Today, [ReachLocal and ReachCommerce] will run lightly integrated. One integration we’re considering for later this year is the ability to track a lead [generated in ReachLocal] all the way to the end of the transaction [in ReachCommerce]. Over time, there’s a vision here that sees a single interface. Whoever can build that is going to have a very powerful position with the local business: you’re bringing in my customers, your powering my website, you’re handling my booking, and you’re purchasing on the system. That’s the end state, from a b2b perspective.

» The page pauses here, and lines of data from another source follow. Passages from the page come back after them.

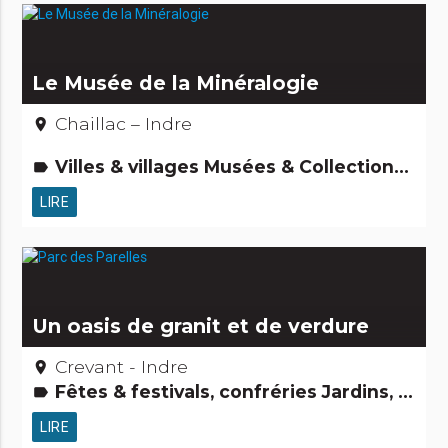
Le Musée de la Minéralogie
Chaillac – Indre
place
Villes & villages Musées & Collections Jardins, activités de découverte et de loisirs Archéologie et vieilles pierres
label
LIRE
Un oasis de granit et de verdure
Crevant - Indre
place
Fêtes & festivals, confréries Jardins, activités de découverte et de loisirs Curiosités naturelles Activités touristiques, sportives, culturelles
label
LIRE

We traditionally talk about local marketing spending in terms of search and display advertising as well as more direct efforts like SMS campaigns. Do you believe the emergence of commerce platforms will materially impact the spending allocated to those products?
History gives us the answer. A lot of what’s happening here is the online retailing of services. If you look at the balance in e-commerce between a directory or search model and Amazon, there’s a very large percentage of people that go directly to Amazon, and circumvent Google altogether.

That’s a similar case with Uber. I would bet that in San Francisco, Uber has captured a large enough market share that the number of Yelp searches for black car services has gone down. As these commerce-base solutions evolve, they will become a very viable alternative to searching largely because it’s more efficient for the consumer.

Steven Jacobs is Street Fight’s deputy editor.